I concur and believe that part of their education took place at the abbey school at Polesworth – a school that began as a Benedictine nunnery school – that provided for young boys as well as girls. It is my theory that Sir Henry Goodere’s daughter Anne went to school there with Drayton and Shakespeare. Afterall, it was Sir Henry Goodere (the Elder) who maintained the school and who was the early backbone of the Polesworth Circle. That, I surmise, is where Drayton and Shakespeare observed “the female voice" up close and personally.

Summary

In her essay, Meghan Andrews noted that “the larger question of why Drayton modeled himself on Shakespeare remains open.” I have thrown in my two cents – that leads back to their youth. I contend that both Shakespeare and Drayton actually “modeled” Raphael Holinshed. 

In her essay, Meghan Andrews noted; “I acknowledge that there is an element of speculation to some of this essay’s conclusions.” I also acknowledge that there is an element of speculation with Gray’s “Polesworth” theory and my “Holinshed” theory. I also concur with her earlier observation that this matter “has gone largely unexplored by critics.” I wish that was not the case. I believe that Meghan Andrews', Arthur Gray’s, and my theories and conclusions are plausible and that they support the premise that Shakespeare wrote Shakespeare.
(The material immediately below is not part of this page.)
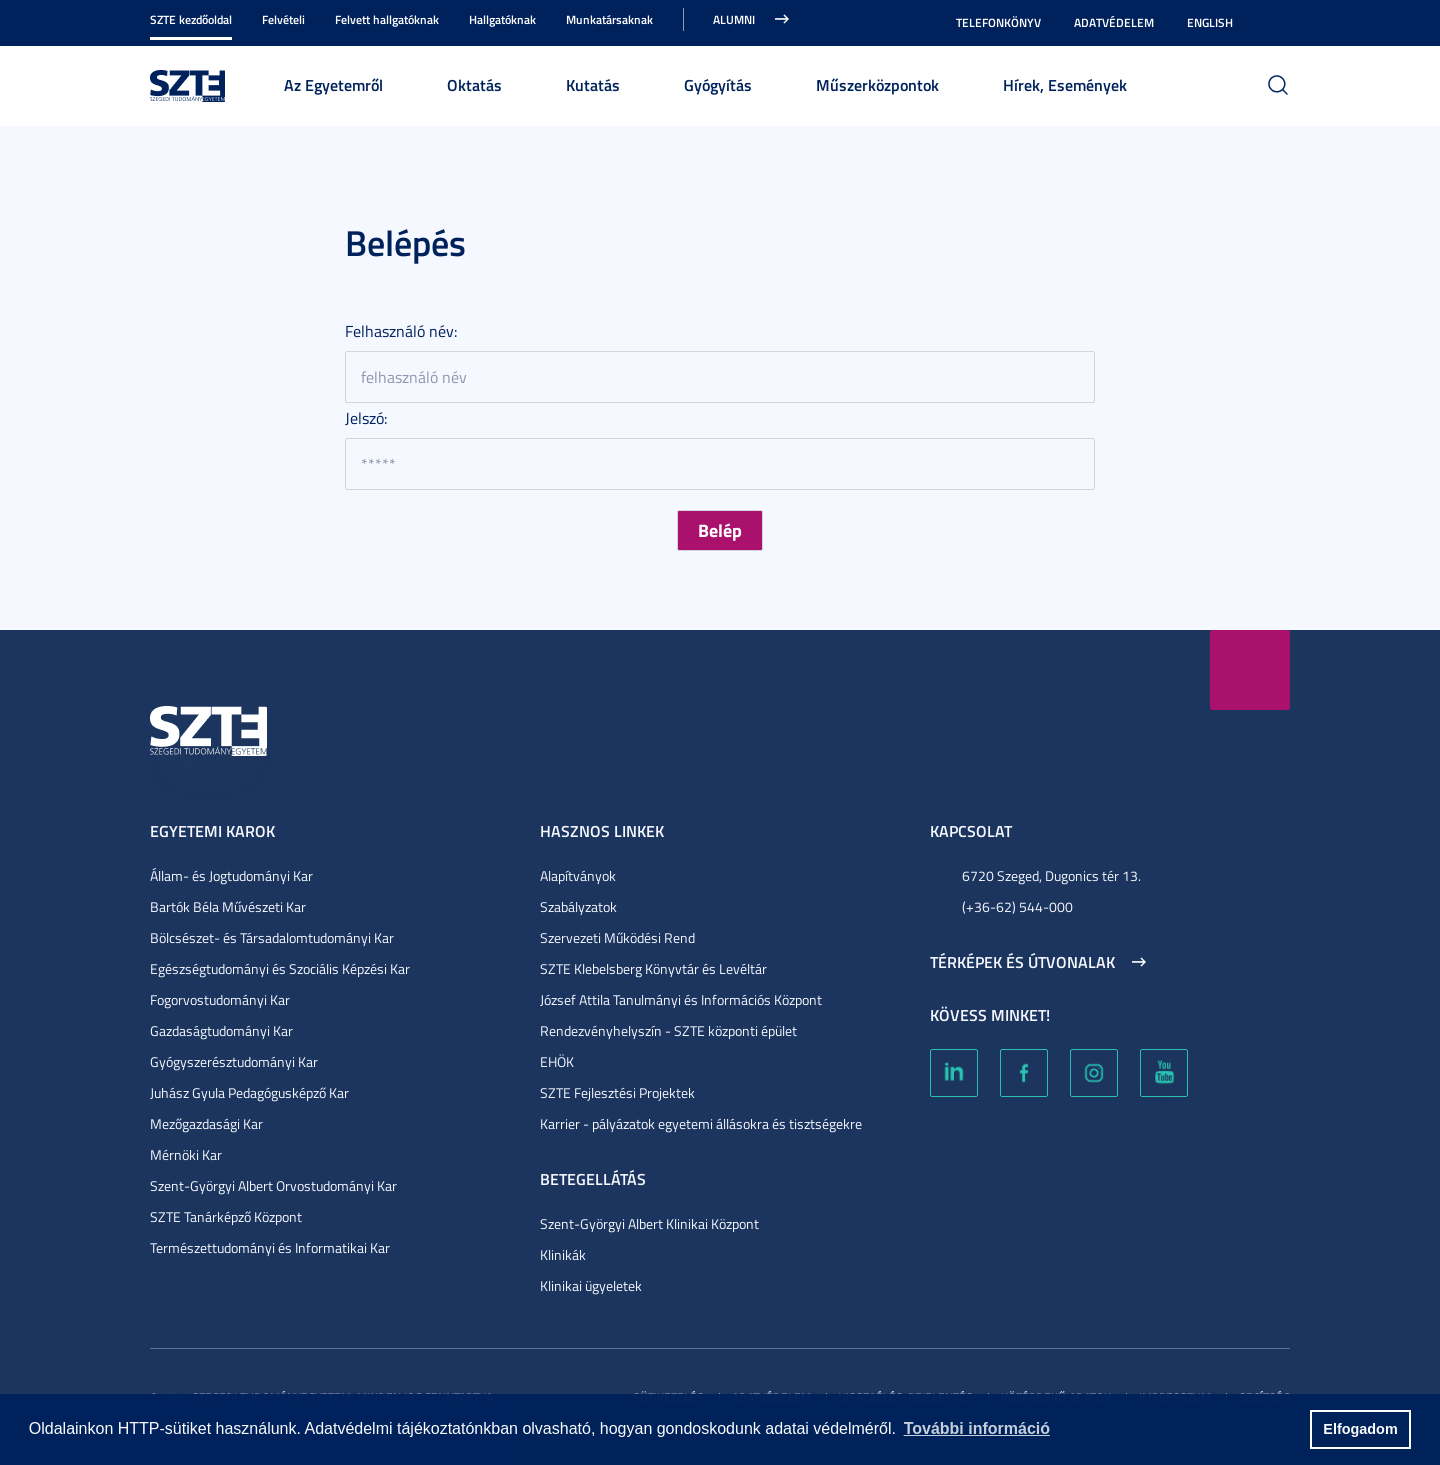 This screenshot has height=1465, width=1440. Describe the element at coordinates (578, 875) in the screenshot. I see `Alapítványok` at that location.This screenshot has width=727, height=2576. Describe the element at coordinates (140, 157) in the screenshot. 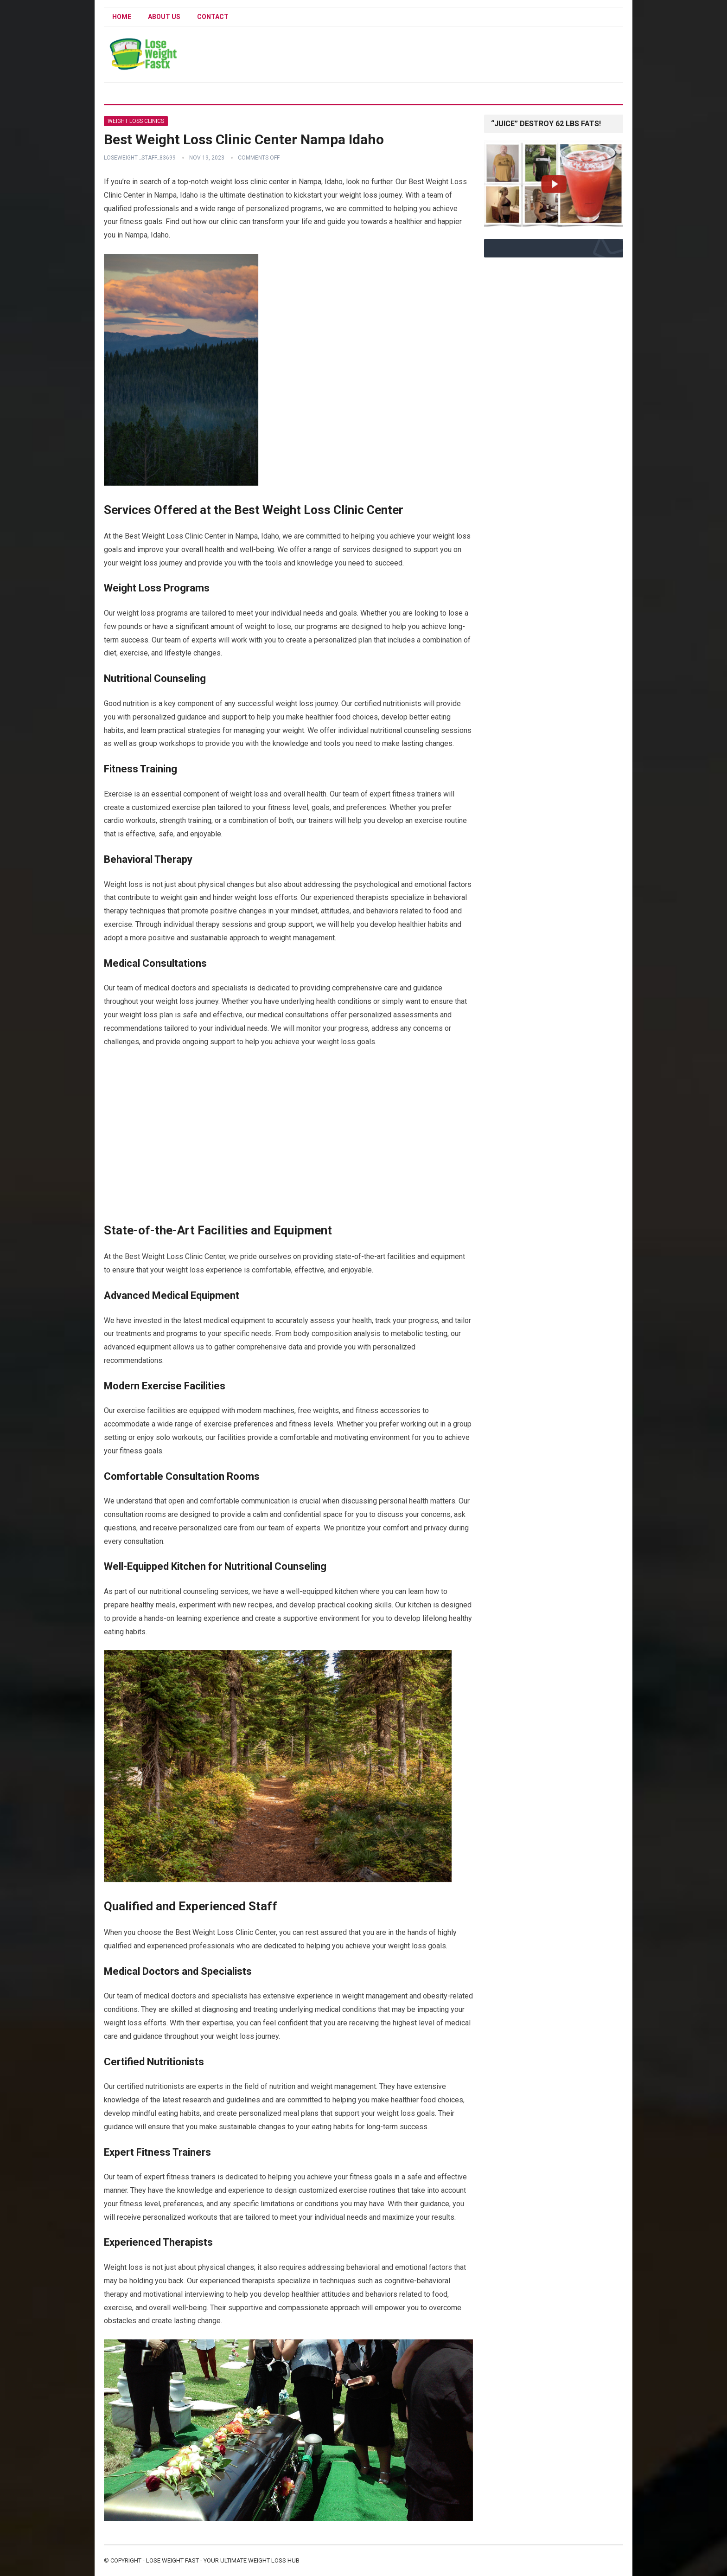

I found Meghan Andrews’ article to be very interesting. One of the weaknesses in my “Polesworth/Holinshed” theory, as presented in The Polesworth Circle, was the absence of any significant interactions between Shakespeare and Drayton after Polesworth. Meghan filled that gap nicely with her literary analysis and her comments regarding their social lives at The Middle Temple and Clifford Chambers (the Rainsford estate). Meghan's article helped convince me that Holinshed, Drayton, Shakespeare, the Gooderes, and the Rainsfords were not ships passing in the night. I believe that they knew - and to some extent - loved each other.

I thought about contacting Meghan to discuss this topic but was saddened to read that she had died on June 20, 2023, at age 36, after a valiant three-and-a-half-year battle with early onset colon cancer. Her obituary can be found at: https://www.crousefuneralhome.com/obituary/meghan-andrews

Rest in Peace – Meghan Cordula Andrews, Ph.D. Thank you for your contributions to English literature.